Development in any country and constant stimulation of the same is based practically on the political stability and the levels of corruption as well in that country. The two are mutually exclusive in that the more a country is corrupt and politically unstable, the lesser the development they achieve at any given stage of the economic revolution or change.

The state of political instability in Morocco and Egypt, abets the corruption therein leading to nations that cannot keep up-to pace with the development trends in the world. The corruption that in turn begets political instability is manifest in the highest offices of the two countries, with the most powerful protecting a ring of corrupt individuals, more often from their close families. The situation in the two countries can be solved by an overhaul of the entire system, not in personalities but in principles and governance systems.


The aim of this research paper is to find out the major problems that are ailing the two third world countries to an extent that the economy is also affected.

It also looks at the developmental issues in the country and to what extent they have been achieved and how they benefit the citizens of these countries.

The paper also takes a deep look at the political situation and vision of the two governments for the countries and if these visions are in the right track and implementation of these visions.

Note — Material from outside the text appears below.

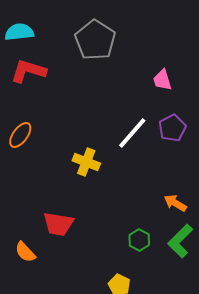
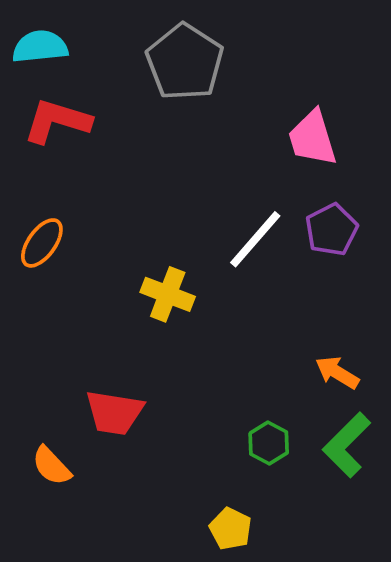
pink trapezoid: (162, 80) -> (312, 138), size x1.4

The research will look into the possibility of regaining the two countries from the mess they have become. As a matter of urgency, the two countries need to be stabilized politically in the face of the recent uprisings in the Middle East that saw Egypt in particular as one of the victims of this revolution. The paper looks at the possible panacea to the two countries, the applicability and practicality, and also the relevance of the solutions that will be focused upon.

2.1 Literature review

There has been quite a lot written on all source concerning the Middle East in general and the two countries in particular. The peculiar thing about the Middle East is that they share a lot of common trends in all the spheres of their existence, from the oil fuelled economy to the imperialism in their governance to the close intertwine of governance and religion in all these countries. It would be a fallacy then to discuss a country in isolation hence the need to take a brief look at the region as a whole first.

2.1.1The Middle East

2.1.2 The Middle East Democracy

The Middle East and its democracy has been a subject of long discussions for decades now. The dynamics of its democracy and democratization has taken an almost similar trend and transformation among the countries that make up the Middle East. Foremost, it is important to know the countries that make up the Middle East so one can have a vivid picture of the geographical location of the region as discussion progresses. The Middle East as a region covers Western Asia and North Africa and lots of time the name Near East is used with Middle East interchangeably mainly when taking a historical perspective, which is the opposite of Far East.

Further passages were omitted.